2. Use RPC `ensure_cluster_keys` to distribute new public key.
3. Confirm nodes accept `ssh` from proxy host.
4. Confirm the scheduler clears any temporary breakers/dlq entries:
   ```bash
   curl -s http://localhost:7655/api/monitoring/scheduler/health \
     | jq '.instances[] | select(.key | contains("temperature")) | {key, breaker: .breaker.state, deadLetter: .deadLetter.present}'
   ```
   Expect `breaker.state=="closed"` and `deadLetter.present==false` for all proxy-driven pollers.

### Rate Limit Tuning

| Profile | Nodes | `per_peer_interval_ms` | `per_peer_burst` | Notes |
| --- | --- | --- | --- | --- |
| Default | ≤5 | 1000 | 5 | Shipped with commit 46b8b8d; no action needed for single host clusters. |
| Medium | 6–10 | 500 | 10 | Doubles throughput; monitor `pulse_proxy_limiter_rejects_total`. |
| Large | 11–20 | 250 | 20 | Confirm proxy CPU stays below 70 % and audit logs remain clean. |
| XL | 21–40 | 150 | 30 | Requires high-trust environment; ensure UID filters are locked down. |

**Procedure:**
1. Edit `/etc/pulse-sensor-proxy/config.yaml` and set the desired profile values under `rate_limit`.
2. Restart the service:
   ```bash
   sudo systemctl restart pulse-sensor-proxy
   ```
3. Validate:
   ```bash
   curl -s http://127.0.0.1:9127/metrics \
     | grep pulse_proxy_limiter_rejects_total
   ```
   The counter should stop incrementing during steady-state polling.
4. Record the change in the operations log and review audit entries for unexpected callers.

## Incident Handling
- **Unauthorized Command Attempt:** audit log shows `command.validation_failed` and limiter penalties; capture correlation ID, check Pulse side for compromised container.
- **Excessive Temperature Failures:** refer to `pulse_proxy_ssh_requests_total{result="error"}`; validate network ACLs and node health; escalate to Proxmox team if nodes unreachable.
- **Log Tampering Suspected:** verify audit hash chain by replaying `eventHash` values; compare with remote log store (immutable).

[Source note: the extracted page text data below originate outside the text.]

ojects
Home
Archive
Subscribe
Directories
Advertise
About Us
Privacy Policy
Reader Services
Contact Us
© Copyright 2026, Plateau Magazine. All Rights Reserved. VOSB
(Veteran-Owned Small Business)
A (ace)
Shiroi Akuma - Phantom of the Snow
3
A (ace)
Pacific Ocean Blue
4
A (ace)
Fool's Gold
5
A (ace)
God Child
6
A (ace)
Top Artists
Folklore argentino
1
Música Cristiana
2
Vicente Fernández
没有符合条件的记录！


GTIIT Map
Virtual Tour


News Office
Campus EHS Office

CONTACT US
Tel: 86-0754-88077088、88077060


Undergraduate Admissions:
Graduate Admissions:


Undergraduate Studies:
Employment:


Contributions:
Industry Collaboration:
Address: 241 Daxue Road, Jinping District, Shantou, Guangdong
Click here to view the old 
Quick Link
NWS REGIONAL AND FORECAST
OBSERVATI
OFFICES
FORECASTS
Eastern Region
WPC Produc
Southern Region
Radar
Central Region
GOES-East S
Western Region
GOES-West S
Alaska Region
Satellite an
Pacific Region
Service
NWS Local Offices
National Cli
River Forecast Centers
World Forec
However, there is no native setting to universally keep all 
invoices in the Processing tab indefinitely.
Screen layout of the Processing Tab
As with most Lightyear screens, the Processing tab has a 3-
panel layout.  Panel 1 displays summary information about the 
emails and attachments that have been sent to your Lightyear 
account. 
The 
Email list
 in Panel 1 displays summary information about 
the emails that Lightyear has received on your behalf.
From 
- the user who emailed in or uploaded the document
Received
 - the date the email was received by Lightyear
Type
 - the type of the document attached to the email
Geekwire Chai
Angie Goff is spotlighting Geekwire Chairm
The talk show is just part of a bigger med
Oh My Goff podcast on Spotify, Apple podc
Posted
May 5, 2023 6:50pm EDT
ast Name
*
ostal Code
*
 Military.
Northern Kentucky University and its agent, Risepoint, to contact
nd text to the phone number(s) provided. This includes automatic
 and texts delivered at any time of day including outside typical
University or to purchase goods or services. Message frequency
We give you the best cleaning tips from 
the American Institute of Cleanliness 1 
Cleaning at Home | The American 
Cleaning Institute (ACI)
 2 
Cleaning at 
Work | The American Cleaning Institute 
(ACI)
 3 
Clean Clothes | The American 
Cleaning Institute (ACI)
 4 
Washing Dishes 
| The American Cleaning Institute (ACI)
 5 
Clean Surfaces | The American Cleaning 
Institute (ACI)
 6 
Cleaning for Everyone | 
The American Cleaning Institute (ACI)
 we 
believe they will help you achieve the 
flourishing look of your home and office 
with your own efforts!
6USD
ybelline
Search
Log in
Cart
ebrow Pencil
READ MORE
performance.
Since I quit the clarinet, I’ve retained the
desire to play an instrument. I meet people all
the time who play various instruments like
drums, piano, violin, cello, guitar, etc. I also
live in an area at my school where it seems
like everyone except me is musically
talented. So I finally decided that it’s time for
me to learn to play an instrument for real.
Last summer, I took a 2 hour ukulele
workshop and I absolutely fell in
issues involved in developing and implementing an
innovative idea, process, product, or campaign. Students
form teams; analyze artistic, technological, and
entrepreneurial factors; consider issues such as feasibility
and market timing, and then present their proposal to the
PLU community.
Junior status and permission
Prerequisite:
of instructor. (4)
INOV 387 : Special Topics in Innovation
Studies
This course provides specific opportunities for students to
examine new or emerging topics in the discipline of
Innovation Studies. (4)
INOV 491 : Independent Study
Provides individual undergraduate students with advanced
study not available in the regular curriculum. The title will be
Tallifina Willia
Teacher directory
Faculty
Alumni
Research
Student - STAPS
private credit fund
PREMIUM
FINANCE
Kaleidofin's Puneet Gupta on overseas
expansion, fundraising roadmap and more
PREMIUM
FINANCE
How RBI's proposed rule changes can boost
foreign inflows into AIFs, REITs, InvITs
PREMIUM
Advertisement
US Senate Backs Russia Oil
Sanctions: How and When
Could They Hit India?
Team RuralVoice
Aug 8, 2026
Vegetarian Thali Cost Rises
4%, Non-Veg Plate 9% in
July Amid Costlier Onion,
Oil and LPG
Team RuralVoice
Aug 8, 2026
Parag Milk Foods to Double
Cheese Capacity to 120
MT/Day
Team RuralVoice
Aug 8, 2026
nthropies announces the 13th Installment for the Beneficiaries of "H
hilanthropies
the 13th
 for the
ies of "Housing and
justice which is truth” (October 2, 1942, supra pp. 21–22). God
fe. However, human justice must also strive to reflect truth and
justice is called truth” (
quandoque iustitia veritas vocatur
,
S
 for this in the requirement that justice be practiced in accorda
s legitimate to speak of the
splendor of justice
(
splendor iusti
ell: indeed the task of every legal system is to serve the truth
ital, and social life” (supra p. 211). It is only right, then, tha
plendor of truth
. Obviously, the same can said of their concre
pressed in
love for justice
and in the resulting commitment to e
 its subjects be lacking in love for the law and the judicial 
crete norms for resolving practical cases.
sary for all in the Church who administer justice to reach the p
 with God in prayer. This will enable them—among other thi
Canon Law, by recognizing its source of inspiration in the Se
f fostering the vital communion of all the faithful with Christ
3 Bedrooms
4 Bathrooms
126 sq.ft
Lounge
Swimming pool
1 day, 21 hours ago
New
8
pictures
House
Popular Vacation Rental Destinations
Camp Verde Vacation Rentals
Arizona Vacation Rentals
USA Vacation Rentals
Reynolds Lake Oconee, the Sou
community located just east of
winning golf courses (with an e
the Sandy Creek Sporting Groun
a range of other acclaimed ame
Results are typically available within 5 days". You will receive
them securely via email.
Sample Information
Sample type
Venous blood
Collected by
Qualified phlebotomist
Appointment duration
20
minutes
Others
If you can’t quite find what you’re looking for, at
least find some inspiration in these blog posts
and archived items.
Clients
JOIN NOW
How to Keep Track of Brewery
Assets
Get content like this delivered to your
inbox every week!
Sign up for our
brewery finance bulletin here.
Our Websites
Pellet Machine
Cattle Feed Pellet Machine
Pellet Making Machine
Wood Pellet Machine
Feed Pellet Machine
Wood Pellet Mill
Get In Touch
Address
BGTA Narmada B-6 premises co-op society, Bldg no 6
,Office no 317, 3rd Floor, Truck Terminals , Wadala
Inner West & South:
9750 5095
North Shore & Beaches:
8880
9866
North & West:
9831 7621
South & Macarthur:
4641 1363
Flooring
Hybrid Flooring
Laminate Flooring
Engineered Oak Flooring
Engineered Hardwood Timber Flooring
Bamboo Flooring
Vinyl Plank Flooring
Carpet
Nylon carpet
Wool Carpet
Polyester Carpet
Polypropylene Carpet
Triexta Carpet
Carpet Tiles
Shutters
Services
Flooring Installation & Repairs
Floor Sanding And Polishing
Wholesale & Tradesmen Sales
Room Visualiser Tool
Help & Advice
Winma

Trigger security response if mismatch.

## Postmortem Checklist
- Timeline: command audit entries, limiter stats, rsyslog queue depth.
- Verify AppArmor/seccomp status (`aa-status`, `systemctl show pulse-sensor-proxy -p AppArmorProfile`).
- Ensure firewall ACLs match `docs/security/pulse-sensor-proxy-network.md`.